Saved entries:
● ● ●
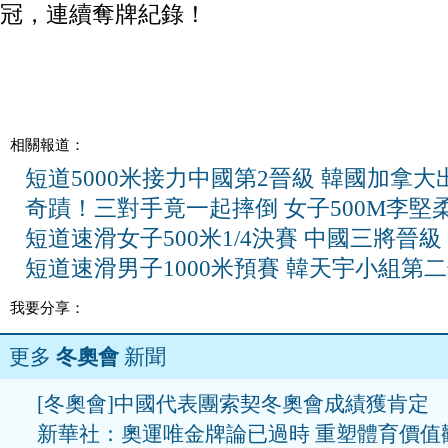
冠，連續奪牌紀錄！
相關報道：
短道5000米接力中國第2晉級 韓國加拿大
奇蹟！三對手竟一起摔倒 女子500M李堅
短道速滑女子500米1/4決賽 中國三將晉級
短道速滑男子1000米預賽 韓天宇小組第
我要分享：
更多
冬奧會
新聞
[冬奧會]中國代表團索契冬奧會成績獲肯定
新華社：奧運唯金牌論已過時 重塑體育價值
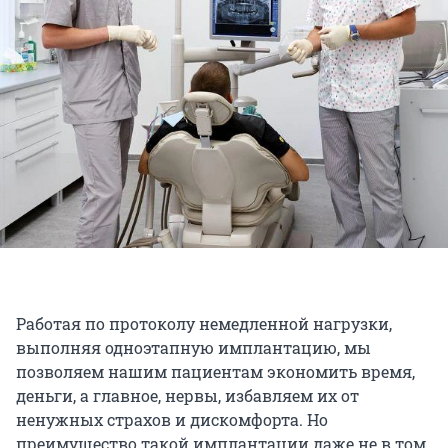
Работая по протоколу немедленной нагрузки,
выполняя одноэтапную имплантацию, мы
позволяем нашим пациентам экономить время,
деньги, а главное, нервы, избавляем их от
ненужных страхов и дискомфорта. Но
преимущество такой имплантации даже не в том,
● ● ●
• **What this task involves**
Return the entries above exactly, skipping any images.

• **Answer below**
冠，連續奪牌紀錄！
相關報道：
短道5000米接力中國第2晉級 韓國加拿大
奇蹟！三對手竟一起摔倒 女子500M李堅
短道速滑女子500米1/4決賽 中國三將晉級
短道速滑男子1000米預賽 韓天宇小組第
我要分享：
更多
冬奧會
新聞
[冬奧會]中國代表團索契冬奧會成績獲肯定
新華社：奧運唯金牌論已過時 重塑體育價值
Работая по протоколу немедленной нагрузки,
выполняя одноэтапную имплантацию, мы
позволяем нашим пациентам экономить время,
деньги, а главное, нервы, избавляем их от
ненужных страхов и дискомфорта. Но
преимущество такой имплантации даже не в том,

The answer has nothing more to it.